If the crew did attack him, he might not win against them all, but he could kill or maim many of them. Could. Not that he wanted to. There’d been enough killing. Could was the crucial word, for killing them would mean he’d once again lost all chance of fulfilling his vow. He lost if she used the leverage of Pela, or if she ordered her crew against him. What in all the demons in hell, stayed her hand when she looked to be on the brink of dying?
And what was he doing? Stupid things. Was he right? A dying woman, the Imperator’s favorite if he paid heed to gossip, and he meant to leave her to die.
Was...he...right?
Later that night, the first of the Indofreskan isles hove into view – if ‘hoving’ was the correct word. He watched from the bow as a string of lights from a fishing village picked out the timbers of a jetty and the few boats tied up to it. Captain Sadorey shouted orders. The crew scrambled to man anchors, lead lines, and the bat trinketton. The Freespear slowed, her passage marked by the faintest of bubbling whispers as she slipped through the sea.
“Six fathoms on the bow!” called the man minding the trinketton.
“Four to starboard!”
“Deepest channel two points to port!”
Tatiana arrived on the main deck, hands behind her back, at ease yet alert. Samos eyed her, sure he was safe in the shadowy niche he’d found.
“Samos,” Joss called from below the ladder that led up to his spot on the forecastle. “Are you up there?”
Like a bloodhound that’d found a trail, Tatiana jerked, her nose lifting, her eyes seeking and finding Samos in the darkness. Her lips curled in a smile.
Samos sighed and felt that familiar thrum tingle through him. Even shielded as he was, her allure stirred his blood. “Up here, Joss.”
The boy had brought Ermitruse, the rat. She was as comfortable on the boy’s shoulder as on his.
“Traitor,” muttered Samos, tickling Ermitruse under th
e chin. She rubbed her chin on his knuckles and squeaked at him. “What’s with the rat friendship, Joss?”
“Um.” He ducked his head. “She seemed lonely, and, and once I gave her some ham, she hopped up here and wouldn’t leave.”
“Ham? You’re feeding her better than I get fed.” Though there’d been no farther attempts to taint his food, the rat still got first taste of all meals, and invariably the food was dead cold before he was game to eat it himself.
“We’re on our way, boy, sit up here with me.” It was a warm night and with the ship moving so slowly they might have been floating in a pond, being rocked only by the wind. “Say, where did you get the ham? I could do with some.”
Joss settled, cross-legged, on the oiled deck. “From the cook. Tatiana said her pet rat liked it an’ she told me to ask him for some. She used to have a rat once.”
“Tatiana did?” Samos was dismayed to find his voice as high-pitched as Ermitruse’s squeak. He screwed up his face. “Tatiana, are you sure?”

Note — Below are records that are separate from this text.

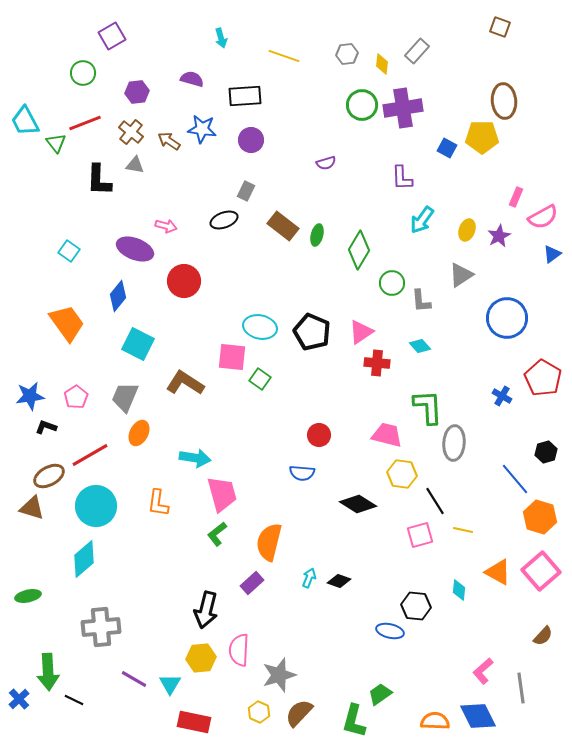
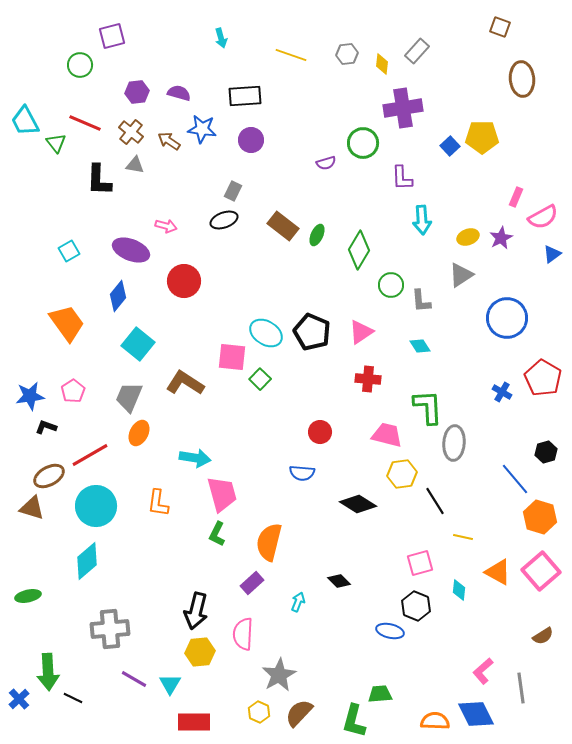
purple square at (112, 36): rotated 16 degrees clockwise
yellow line at (284, 56): moved 7 px right, 1 px up
green circle at (83, 73): moved 3 px left, 8 px up
purple semicircle at (192, 79): moved 13 px left, 14 px down
brown ellipse at (504, 101): moved 18 px right, 22 px up
green circle at (362, 105): moved 1 px right, 38 px down
red line at (85, 123): rotated 44 degrees clockwise
blue square at (447, 148): moved 3 px right, 2 px up; rotated 18 degrees clockwise
gray rectangle at (246, 191): moved 13 px left
cyan arrow at (422, 220): rotated 40 degrees counterclockwise
yellow ellipse at (467, 230): moved 1 px right, 7 px down; rotated 50 degrees clockwise
green ellipse at (317, 235): rotated 10 degrees clockwise
purple star at (499, 236): moved 2 px right, 2 px down
purple ellipse at (135, 249): moved 4 px left, 1 px down
cyan square at (69, 251): rotated 25 degrees clockwise
green circle at (392, 283): moved 1 px left, 2 px down
cyan ellipse at (260, 327): moved 6 px right, 6 px down; rotated 20 degrees clockwise
cyan square at (138, 344): rotated 12 degrees clockwise
cyan diamond at (420, 346): rotated 10 degrees clockwise
red cross at (377, 363): moved 9 px left, 16 px down
green square at (260, 379): rotated 10 degrees clockwise
blue cross at (502, 396): moved 4 px up
pink pentagon at (76, 397): moved 3 px left, 6 px up
gray trapezoid at (125, 397): moved 4 px right
red circle at (319, 435): moved 1 px right, 3 px up
yellow hexagon at (402, 474): rotated 16 degrees counterclockwise
yellow line at (463, 530): moved 7 px down
green L-shape at (217, 534): rotated 25 degrees counterclockwise
pink square at (420, 535): moved 28 px down
cyan diamond at (84, 559): moved 3 px right, 2 px down
cyan arrow at (309, 578): moved 11 px left, 24 px down
black diamond at (339, 581): rotated 25 degrees clockwise
black hexagon at (416, 606): rotated 16 degrees clockwise
black arrow at (206, 610): moved 10 px left, 1 px down
gray cross at (101, 627): moved 9 px right, 2 px down
brown semicircle at (543, 636): rotated 15 degrees clockwise
pink semicircle at (239, 650): moved 4 px right, 16 px up
yellow hexagon at (201, 658): moved 1 px left, 6 px up
gray star at (279, 675): rotated 12 degrees counterclockwise
green trapezoid at (380, 694): rotated 30 degrees clockwise
black line at (74, 700): moved 1 px left, 2 px up
blue diamond at (478, 716): moved 2 px left, 2 px up
red rectangle at (194, 722): rotated 12 degrees counterclockwise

“Yes. She also said to tell you that your lady, Pela, has had a visitor, a priest. And, um, I think Miss Tatiana said something about knowing where a Mister Thom Drager was? Does that sound right?”
“Oh. My. Gods.” That Pela was in any way connected to Tatiana made him uneasy, as if he was sitting on a box of snakes that might escape any time. But, Drager was still alive. Samos shook his head. A crazy man, but he had tried in the end, to help. If they tracked him down, he’d end up dead anyway. Executed.
“Say, Samos do you know how to fish? ’Cause I’d like to try it. Can you believe we’ve had no fish for supper in all these days? I can get some line from Cork.”
“Sure. Sure. How come all the crew like you so much?
Joss screwed up his face, shrugged. “I do things for them, like tell them what’s wrong with them...When they sprain things, hurt themselves. Stuff.”
“Ah huh. Stuff.” Bio-energeer ‘stuff’ from the sound of it. “You’re a good kid, Joss.” If he had the chance, somehow, to get Joss training, he’d do it. Somebody should.